Turning hides to leather is a centuries old industry. The hides of animals are treated with chemicals to amend the structure of the collagen fibres to making it more durable and less susceptible to decomposition. The process often allows for colouring the hide for aesthetic purposes. The hides undergo many processes to become leather but can be broken down into these main principles:
Liming and Hair Removal
The addition of alkalis to remove hair from the hide. Typical chemicals used at this stage include sodium hydroxide and sodium sulphide, calcium hydrogen sulphide, sodium hydrosulphite, dimethyl amine and sodium sulphydrate.
This process is to remove the alkali traces and reduce the pH prior to the tanning processes. This can involve acetic acid, lactic acid or boric acid combined with buffering salts such as ammonium sulphate or ammonium chloride to control the process.

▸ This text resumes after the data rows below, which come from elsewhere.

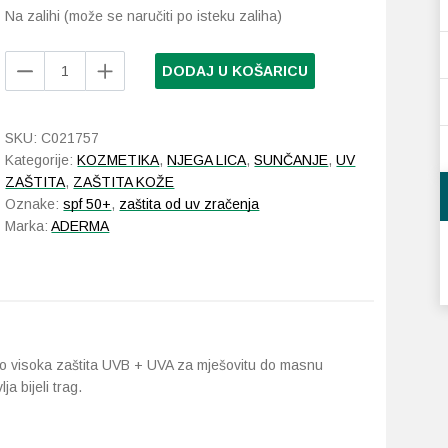
Na zalihi (može se naručiti po isteku zaliha)
A-
DODAJ U KOŠARICU
Derma
Protect
nevidljivi
SKU:
C021757
fluid
Kategorije:
KOZMETIKA
,
NJEGA LICA
,
SUNČANJE
,
UV
SPF50+
ZAŠTITA
,
ZAŠTITA KOŽE
40ml
Oznake:
spf 50+
,
zaštita od uv zračenja
količina
Marka:
ADERMA
rlo visoka zaštita UVB + UVA za mješovitu do masnu
ja bijeli trag.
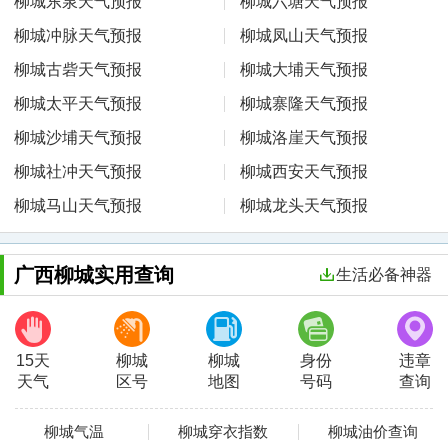
柳城东泉天气预报
柳城六塘天气预报
柳城冲脉天气预报
柳城凤山天气预报
柳城古砦天气预报
柳城大埔天气预报
柳城太平天气预报
柳城寨隆天气预报
柳城沙埔天气预报
柳城洛崖天气预报
柳城社冲天气预报
柳城西安天气预报
柳城马山天气预报
柳城龙头天气预报
广西柳城实用查询
生活必备神器
15天
柳城
柳城
身份
违章
天气
区号
地图
号码
查询
柳城气温
柳城穿衣指数
柳城油价查询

The hides are treated with salt, sulphuric acid or formic acid to reduce the pH of the collagen fibres. This allows better penetration of the tanning agents.
Vegetable tanning has no chemical risk and although more environmentally friendly is a slow process taking a number of days.
Mineral tanning - otherwise knowns as the chroming process is very quick but utilises corrosive chemicals such as chromium sulphates
This industry has a wide range of corrosive and chemical risks throughout processing but also in associated processes such as effluent treatment, sludge treatment and dyeing processes.